The same site also lets you sign up for an e-mail opt-out list.

Assuming you live in the US, the other major thing you can do is to NOT give the USPS a Change of Address card when you move. The main function of that card is to give your new address to advertisers. USPS can only sell it to companies who already have your old address, but that’s plenty. Cite.

How to avoid this?

There is, however, a loophole that keeps data brokers from accessing your updated address. When you fill out the online form to change an address, you can indicate a temporary change that provides six months of forwarding that can then be extended for another six months. That information, unlike the changes marked as permanent, is not included in the master list sold to data brokers.

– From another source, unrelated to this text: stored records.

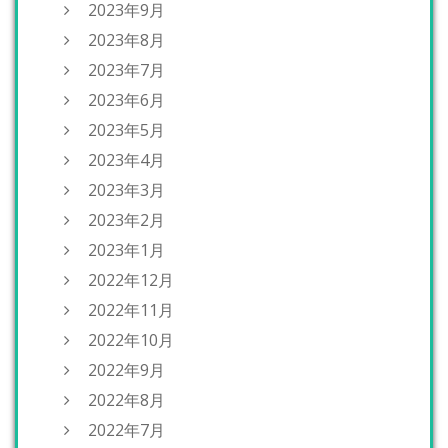
2023年9月
2023年8月
2023年7月
2023年6月
2023年5月
2023年4月
2023年3月
2023年2月
2023年1月
2022年12月
2022年11月
2022年10月
2022年9月
2022年8月
2022年7月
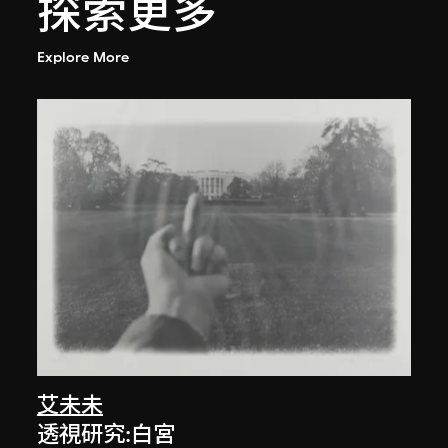
探索更多
Explore More
艾未未
透視研究:白宮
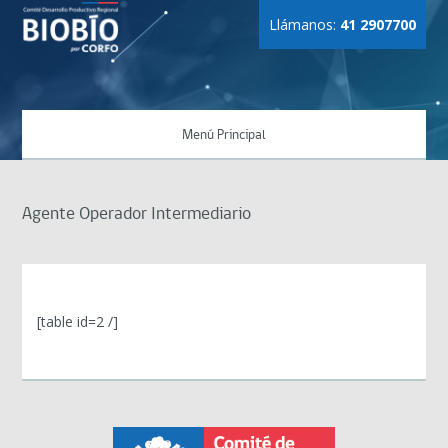
Llámanos:
41 2907700
Menú Principal
Agente Operador Intermediario
[table id=2 /]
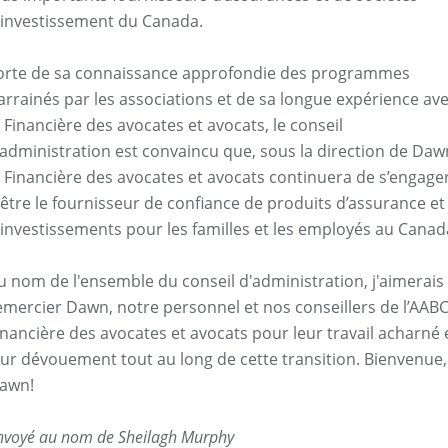
’investissement du Canada.
orte de sa connaissance approfondie des programmes
arrainés par les associations et de sa longue expérience av
a Financière des avocates et avocats, le conseil
’administration est convaincu que, sous la direction de Daw
a Financière des avocates et avocats continuera de s’engage
 être le fournisseur de confiance de produits d’assurance et
’investissements pour les familles et les employés au Canad
u nom de l'ensemble du conseil d'administration, j'aimerais
emercier Dawn, notre personnel et nos conseillers de l’AABC
inancière des avocates et avocats pour leur travail acharné 
eur dévouement tout au long de cette transition. Bienvenue,
awn!
nvoyé au nom de Sheilagh Murphy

Why would you think this, and what do you think they might do? Reputable companies don’t want to piss off existing, former, or potential customers, and they don’t want to spend money sending catalogs and other mail to people who don’t want it.

So yes, go to the websites of companies who are sending you junk mail, find the Customer Service page, and tell them to stop sending you mail. It will work most of the time.

I have my home phone (landline) service, and our mobile phones, through AT&T, but my cable TV and internet through Comcast; it has been this way for 25 years. Regardless, through that entire time, AT&T has been relentless in trying to get me to get internet and TV from them over the years: constant junk mail in the mailbox, emails, phone calls, even a sales rep coming to the front door a few times a year.

I finally had enough last winter – I spent a half-hour navigating AT&T’s customer service lines, and getting kicked up levels, until I got a guy who promised to take me off of all of those marketing lists. He said it would take a couple of months, and he was right, but it has finally tapered off. I would suggest doing the same with Spectrum, though it may take some persistence to get to the right person.

You also mentioned credit card offers – you can opt out of those using this website: https://www.optoutprescreen.com/

Thanks, kenobi_65. I’ll try that one.

More than any other type, I’m the recipient of a barrage of mailings offering to buy my ( thoroughly modest, average ) house. Post cards, fancier post cards with photos of my house, plastic windowed junk letters with the same. The latter two kind of creep me out as though I’m being stalked somehow. Realtors or property companies seem to have gone all-in on their carpet bombing campaign to buy every house they can get their grubby mitts on.

I get those too. My house is in a desirable neighborhood and I’ve been told by a few realtors that I can get double what I paid for it 2 years ago… of course, any house I bought would have also gone up dramatically so It doesn’t really help. Plus, I’m happy where I’m at and have no intention of moving anywhere for a long, long, time.

I thought it might be like phone scams. If you don’t ever answer their calls eventually they give up, but if you answer even once, they know they have a “live one” and will continue calling forever. If I call one of these “legit” companies and complain they may stop sending me their junk mail, but they may also sell my name and address to 100 other companies since they now know it goes to a real person. Yes, I think many companies marketing departments are that evil.

Postal addresses are quite different from e-mail addresses and phone numbers because postal addresses are fixed, verifiable, and a matter of public record, even if the names associated with them change. Anyone who wants to send mail to a certain address can do it. Furthermore, sending physical mail to a postal address is significantly more expensive than making phone calls or sending e-mail, which is essentially free.

This means that the companies that take the trouble to send physical mail are, for the most part, more substantial and reputable than those that send e-mail spam or do telemarketing. That’s not to say that there aren’t disreputable DMAs who might do the kind of thing you suggest, or conversely, that there aren’t reputable telemarketers and e-mail marketers who will honor unsubcribe requests.

But although I don’t have any cites to back me up, ISTM that the nature of direct mail marketing means that you have far less to fear from DMAs WRT mischief than from e-mail marketers and telemarketers.